Geographic Virtual Pooling of Hospital Resources: Data-Driven Trade-off Between Waiting and Traveling
成果类型:
Article
署名作者:
Jiang, Yangzi; Mehrizi, Hossein Abouee; Van Mieghem, Jan A.
署名单位:
The Chinese University of Hong Kong, Shenzhen; University of Waterloo; Northwestern University
刊物名称:
M&SOM-MANUFACTURING & SERVICE OPERATIONS MANAGEMENT
ISSN/ISSBN:
1523-4614
DOI:
10.1287/msom.2023.1225
发表日期:
2023
页码:
1527-1544
关键词:
Healthcare
data driven
Resource sharing
recurrent neural network
GENETIC ALGORITHMS
摘要:
Problem definition: Patient-level data from 72 magnetic resonance imaging (MRI) hospitals in Ontario, Canada from 2013 to 2017 show that over 60% of patients exceeded their wait time targets. We conduct a data-driven analysis to quantify the reduction in the patient fraction exceeding (FET) target for MRI services through geographic virtual resource-sharing while limiting incremental driving time. We present a data driven method to solve the geographic pooling problem of partitioning 72 hospitals with heterogeneous patients with different wait time targets located in a two-dimensional region into a set of clusters. Methodology/results: We propose an augmented-priority rule, which is a sequencing rule that balances the patient's initial priority class and the number of days until her wait time target. We then use neural networks to predict patient arrival and service times. We combine this predicted information and the sequencing rule to implement advance scheduling, which informs the patient of her treatment day and location when requesting an MRI scan. We then optimize the number of geographic resource pools among the 72 hospitals using genetic algorithms. Our resource-pooling model lowers the FET from 66% to 36% while constraining the average incremental travel time below three hours.
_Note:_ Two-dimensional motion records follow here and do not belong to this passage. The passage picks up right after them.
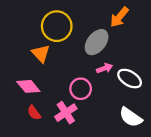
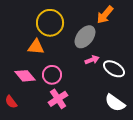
orange triangle: (41, 53) -> (36, 47), turned -42
pink circle: (81, 89) -> (52, 75), moved
red semicircle: (34, 113) -> (11, 102), moved

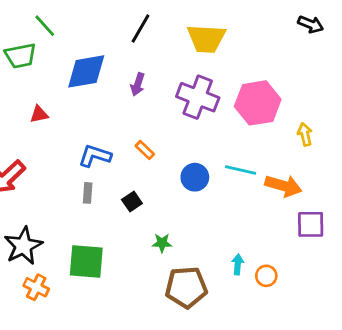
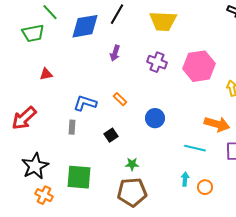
blue diamond: (86, 71) -> (85, 26), moved
purple cross: (198, 97) -> (157, 62), size x0.7
cyan line: (241, 170) -> (195, 148), moved
gray rectangle: (88, 193) -> (72, 127), moved
brown pentagon: (186, 287) -> (132, 192), moved

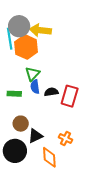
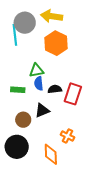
yellow arrow: (40, 30) -> (52, 16), moved
orange hexagon: (26, 47) -> (56, 43), moved
green triangle: (32, 74) -> (36, 70), turned 35
black triangle: (35, 136) -> (42, 110), moved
In addition, our model shows that only 10 additional scanners are needed to achieve 10% FET, whereas 50 additional scanners would be needed without resource sharing. Over 70% of the hospitals are not worse off financially. Each individual hospital, measured over at least two weeks, achieves a higher machine utilization and a lower FET. Managerial implications: Our paper provides a practical, data-driven geographical resource-sharing model that hospitals can readily implement. Our method achieves a near-optimal solution with low computational complexity. Using smart data driven scheduling, a little extra capacity placed at the right location is all we need to achieve the desired FET under geographic resource-sharing.